Ken Levine ve Ghost Story Games, bizleri asıl merak içinde bırakan Judas hakkında nihayet bazı açıklamalar yaptı. Bir zamanlar döngüsel bir bekleyiş içinde kaybolmuşken, yeni bilgilerin gelmesi adeta bir sabah kahvesi gibi taze ve neşelendirici oldu! Levine, geliştirici blogunda oyunun “Villainy” sistemi üzerine ilginç bilgiler verdi. Anlaşılan bu oyun, sıradan bir kötü adam hikayesinin ötesine geçecek ve oyunculara dinamik bir deneyim sunacak. Ama ne demek istediğini biraz daha açalım, değil mi?
Levine, oyunda yapacağımız eylemlerin hangi karakterin baş kötüye dönüşeceğini belirleyeceğini açıkladı. Yani, dostumuzu düşmana dönüştürmek için neredeyse bir Hollywood senaristi titizliğiyle hareket etmemiz gerekecek.
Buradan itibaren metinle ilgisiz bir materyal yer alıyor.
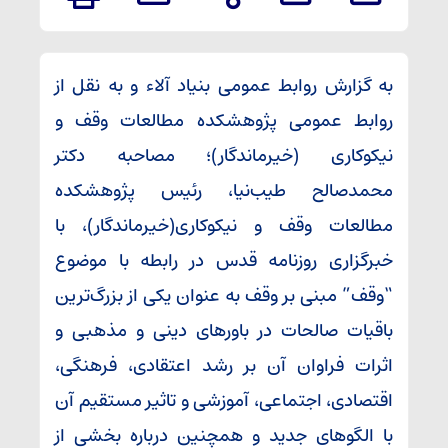
به گزارش روابط عمومی بنیاد آلاء و به نقل از
روابط عمومی پژوهشکده مطالعات وقف و
نیکوکاری (خیرماندگار)؛ مصاحبه دکتر
محمدصالح طیب‌نیا، رئیس پژوهشکده
مطالعات وقف و نیکوکاری(خیرماندگار)، با
خبرگزاری روزنامه قدس در رابطه با موضوع
“وقف” مبنی بر وقف به عنوان یکی از بزرگ‌ترین
باقیات صالحات در باورهای دینی و مذهبی و
اثرات فراوان آن بر رشد اعتقادی، فرهنگی،
اقتصادی، اجتماعی، آموزشی و تاثیر مستقیم آن
با الگوهای جدید و همچنین درباره بخشی از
Oyunda yer alan bu 3 Büyük karakter, başta dostumuz gibi görünseler de kısa süreli bir ilgisizlik, onların içindeki kötü ruhu uyandırabilir. “Bunu nasıl başardınız?” diye soruyorsanız, cevap basit: Bırakın ilgiyi kaybetsinler, ardından izleyin nasıl büyüyorlar! Bu noktada Levine, durumu bir “büyük kilometre taşı” olarak nitelendiriyor. Üzelim dostlarım, çünkü o karakterlerden birinin düşman haline gelmesi, kesinlikle Pazartesi günü işe gitmek kadar kötü!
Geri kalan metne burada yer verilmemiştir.